The other cases cited by Chemical, Bank of New York v Simmons & Co. (117 Misc 103, 104-105 [App Term, 1st Dept]), Continental Natl. Bank v Tradesmen’s Natl. Bank (173 NY 272, 283-284) and Manufacturers Hanover Trust Co. v Akpan (91 Misc 2d 622, 624-625), all similarly stand for the proposition that, where funds have left the defendant’s control through no fault of his own, and he has consequently changed position to his detriment, defendant is not liable. These cases are not relevant here, where the funds in question have always remained in Chemical’s hands and have been used to reduce its losses on Ali Hazza’s overdraft.
Chemical, seeking dismissal of the entire complaint, also challenges the legal sufficiency of MHT’s second (money lent) and third (conversion) causes of action, which the IAS court dismissed "as duplicative”. Chemical’s arguments in this regard are as meritless as those directed to the first cause of action. A cause of action for money lent need plead only that defendant owes a sum of money lent (see, Minevitch v Puleo, 9 AD2d 285, 288) and MHT’s pleading certainly complies with this requirement. Similarly, MHT’s complaint alleges a legally sufficient cause of action for conversion. It is well settled that an action will lie for the conversion of money where there is a specific, identifiable fund and an obligation to return or otherwise treat in a particular manner the specific fund in question. (See, Melnick v Sable, 11 AD2d 1075.) Money, specifically identifiable and segregated, can be the subject of a conversion action. (See, Payne v White, 101 AD2d 975; Peters Griffin
Accordingly, the order of the Supreme Court, New York County (Harold Tompkins, J.), entered on or about November 2, 1989, and the judgment of said court entered thereon on November 14, 1989, which, inter alia, granted plaintiff’s motion for summary judgment on the first cause of action and dismissed the second and third causes of action as duplicative, should be affirmed, with costs and disbursements.

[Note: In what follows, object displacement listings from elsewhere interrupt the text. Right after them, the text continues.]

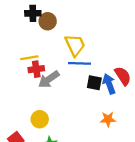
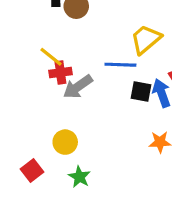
yellow trapezoid: (75, 45) -> (146, 39), moved, turned -105
yellow line: (29, 58) -> (51, 57), turned 48

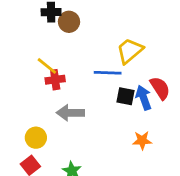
gray arrow: (78, 87) -> (70, 113), moved, turned 36
yellow circle: (65, 142) -> (36, 138), moved

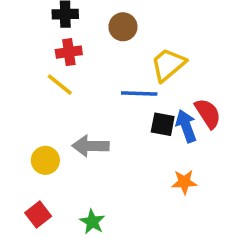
brown circle: (69, 22) -> (123, 27), moved
red cross: (55, 80) -> (69, 52), moved
yellow circle: (36, 138) -> (45, 160), moved

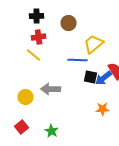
blue arrow: (186, 126) -> (104, 78), turned -108

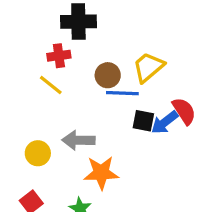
black cross: (37, 16) -> (78, 22), moved, size x1.5
brown circle: (69, 23) -> (108, 75), moved
orange star: (103, 109) -> (101, 173), moved, size x1.5

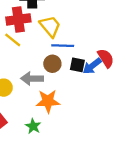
red cross: (59, 56) -> (18, 19), size x1.5
yellow trapezoid: (148, 67) -> (50, 26), moved, turned 90
brown circle: (108, 75) -> (52, 64), moved

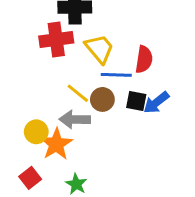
yellow line: (13, 40) -> (78, 93), moved
red semicircle: (106, 58) -> (144, 59), moved, turned 42
orange star: (48, 101) -> (56, 144), moved, turned -30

Murphy, P. J., Carro, Milonas and Smith, JJ., concur.
Order, Supreme Court, New York County, entered on or about November 2, 1989, and a judgment of said court entered thereon on November 14, 1989, unanimously affirmed. Respondent shall recover of appellant $250 costs and disbursements of these appeals.
Although there are rules governing payments transacted through the CHIPS system, the parties have chosen to litigate this matter on common-law principles.